A wet winter and spring could mean we’ll see more bugs around the home this summer.

In late March, the National Pest Management Association released its bi-annual Bug Barometer, a seasonal forecast of pest activity expected in the regions of the country based on weather patterns and long-term predictions.

According to the group’s team of entomologists, residual winter moisture coupled with wet forecasts ahead will cause pest populations to spike early in much of the U.S.

“While regions across the country were either unseasonably cold or warm this past winter, there’s one factor that almost all of them had in common—excessive moisture,” says Jim Fredericks, chief entomologist for the NPMA.

In the Ohio Valley and Great Lakes, snowmelt due to warm spring conditions could cause flooding, leading to an increase in pest populations, says Michael Bentley, director of education and training for the National Pest Management Association.
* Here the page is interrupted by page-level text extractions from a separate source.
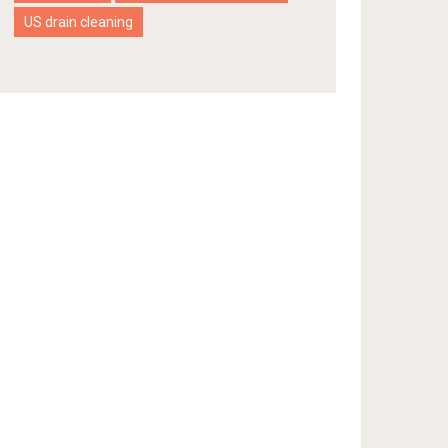
US drain cleaning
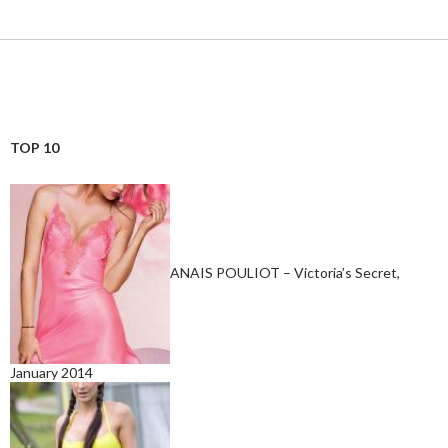
TOP 10
ANAIS POULIOT – Victoria’s Secret,
January 2014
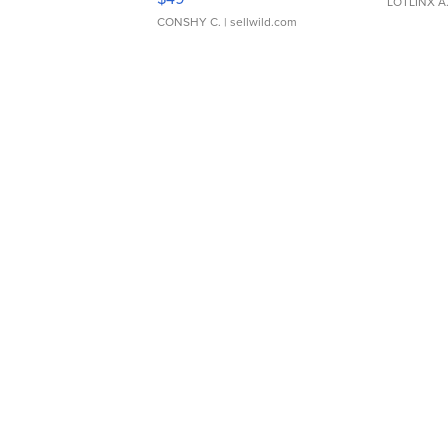
LOTLINX A
CONSHY C.
| sellwild.com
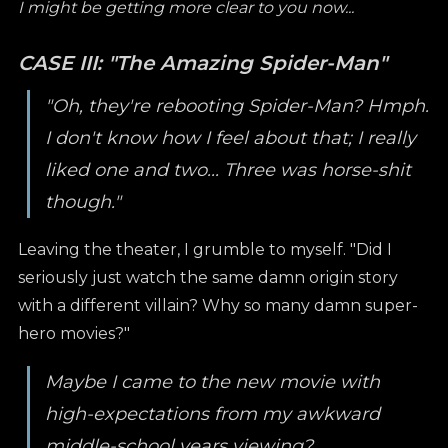
I might be getting more clear to you now...
CASE III: "The Amazing Spider-Man"
"Oh, they're rebooting Spider-Man? Hmph.
I don't know how I feel about that; I really
liked one and two... Three was horse-shit
though."
Leaving the theater, I grumble to myself. "Did I
seriously just watch the same damn origin story
with a different villain? Why so many damn super-
hero movies?"
Maybe I came to the new movie with
high-expectations from my awkward
middle-school years viewing?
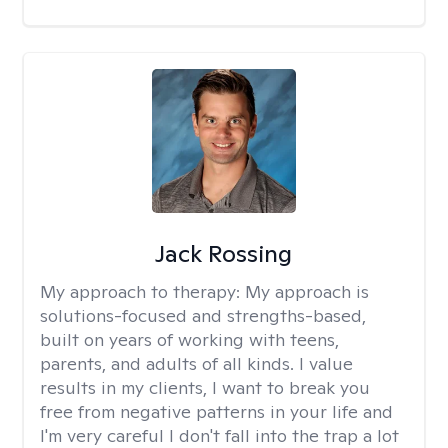
Jack Rossing
My approach to therapy:
My approach is
solutions-focused and strengths-based,
built on years of working with teens,
parents, and adults of all kinds. I value
results in my clients, I want to break you
free from negative patterns in your life and
I'm very careful I don't fall into the trap a lot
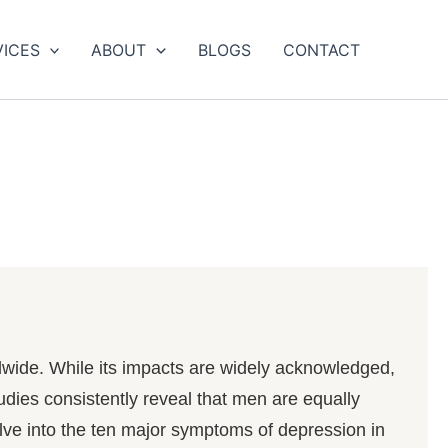
VICES
ABOUT
BLOGS
CONTACT
rldwide. While its impacts are widely acknowledged,
udies consistently reveal that men are equally
elve into the ten major symptoms of depression in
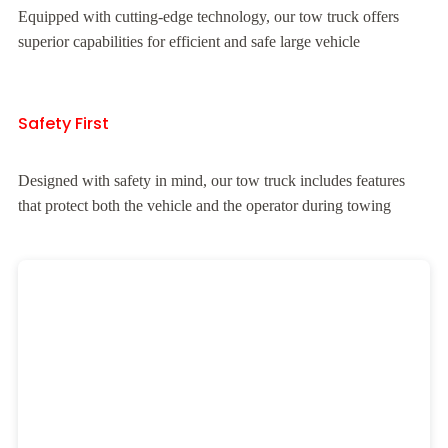
Equipped with cutting-edge technology, our tow truck offers
superior capabilities for efficient and safe large vehicle
Safety First
Designed with safety in mind, our tow truck includes features
that protect both the vehicle and the operator during towing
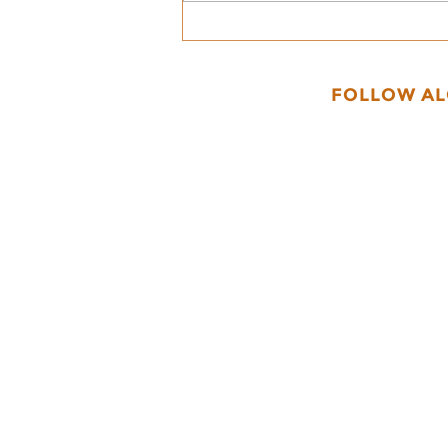
Getting Ready for the
Gnomes of Fibberton
Event!
FOLLOW A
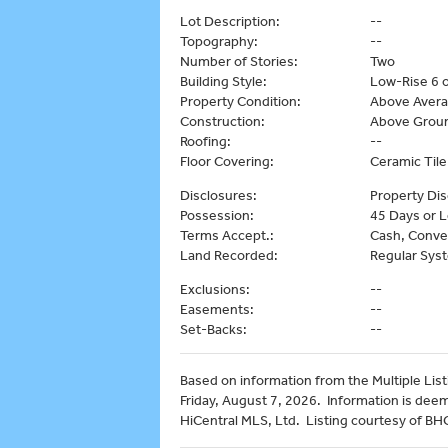
Lot Description:
--
Topography:
--
Number of Stories:
Two
Building Style:
Low-Rise 6 o
Property Condition:
Above Aver
Construction:
Above Groun
Roofing:
--
Floor Covering:
Ceramic Tile
Disclosures:
Property Dis
Possession:
45 Days or L
Terms Accept.:
Cash, Conve
Land Recorded:
Regular Sys
Exclusions:
--
Easements:
--
Set-Backs:
--
Based on information from the Multiple Listi
Friday, August 7, 2026. Information is dee
HiCentral MLS, Ltd. Listing courtesy of B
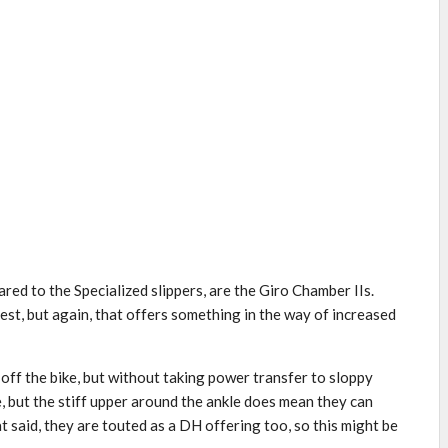
ared to the Specialized slippers, are the Giro Chamber IIs.
est, but again, that offers something in the way of increased
 off the bike, but without taking power transfer to sloppy
e, but the stiff upper around the ankle does mean they can
 said, they are touted as a DH offering too, so this might be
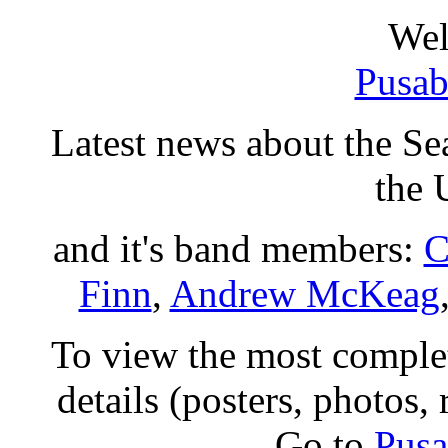
Wel
Pusab
Latest news about the Sea
the
and it's band members:
C
Finn
,
Andrew McKeag
To view the most comple
details (posters, photos,
Go to
Pusa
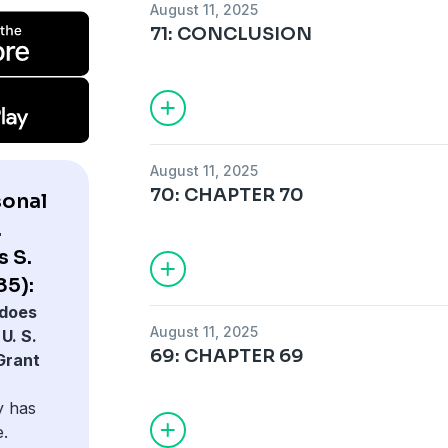
August 11, 2025
71: CONCLUSION
August 11, 2025
70: CHAPTER 70
sonal
.
s S.
85):
does
August 11, 2025
U. S.
69: CHAPTER 69
Grant
y has
e.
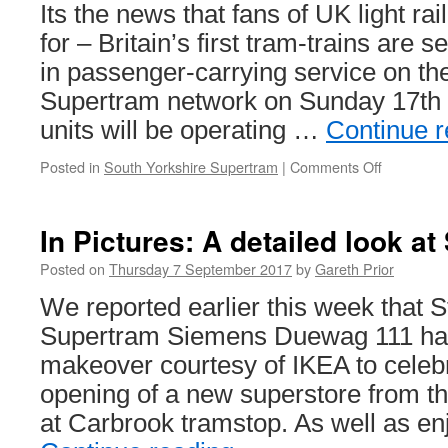
annou
Its the news that fans of UK light ra
for – Britain’s first tram-trains are 
in passenger-carrying service on the
Supertram network on Sunday 17th
units will be operating …
Continue 
Posted in
South Yorkshire Supertram
|
Comments Off
on
Tram-
trains
to
In Pictures: A detailed look a
debut
in
Posted on
Thursday 7 September 2017
by
Gareth Prior
passenge
We reported earlier this week that 
service
this
Supertram Siemens Duewag 111 ha
month!
makeover courtesy of IKEA to celeb
opening of a new superstore from 
at Carbrook tramstop. As well as en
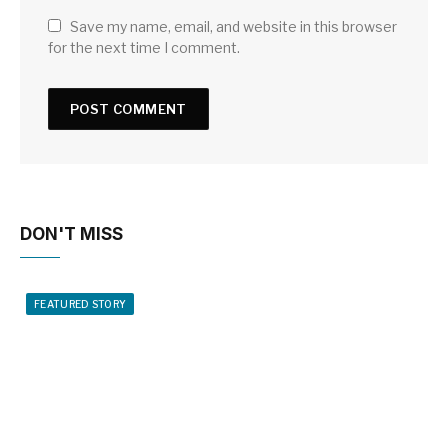
Save my name, email, and website in this browser
for the next time I comment.
DON'T MISS
FEATURED STORY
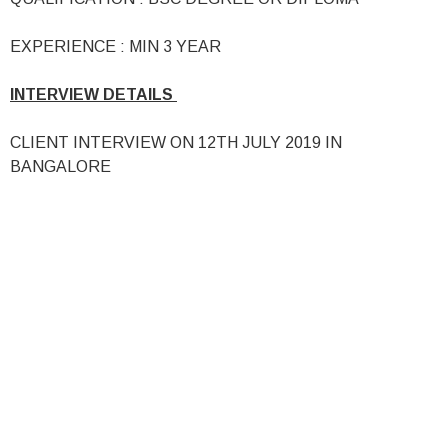
EXPERIENCE : MIN 3 YEAR
INTERVIEW DETAILS
CLIENT INTERVIEW ON 12TH JULY 2019 IN
BANGALORE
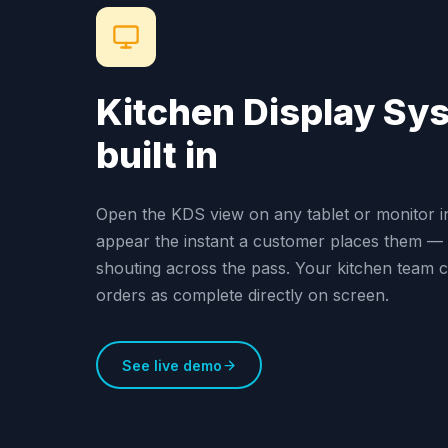
Kitchen Display Sy
built in
Open the KDS view on any tablet or monitor i
appear the instant a customer places them — 
shouting across the pass. Your kitchen team 
orders as complete directly on screen.
See live demo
Excess moisture buildup can lead to standing water, which creates ideal breeding sites for mosquitoes, Bentley says. Additionally, dry summer conditions expected in the Great Lakes region could force earwigs and springtails indoors in search of water.

He recommends reducing moisture to prevent pest infestations. He also recommends making sure basements and attics are well-ventilated, and repairing any leaking faucets, water pipes and air conditioning units. Also, diverting water away from the property with properly functioning downspouts, gutters and splash blocks is important.

To keep the property tick-free, he suggests keeping grass cut low, eliminating overgrown vegetation or brush, especially along wooded property lines, and removing woodpiles and debris that can attract and shelter pests.

Additionally, homeowners should be sure to inspect the outside of the home for potential entry points, especially around areas where utility pipes enter the home. Use an appropriate sealant to address any cracks, crevices or gaps.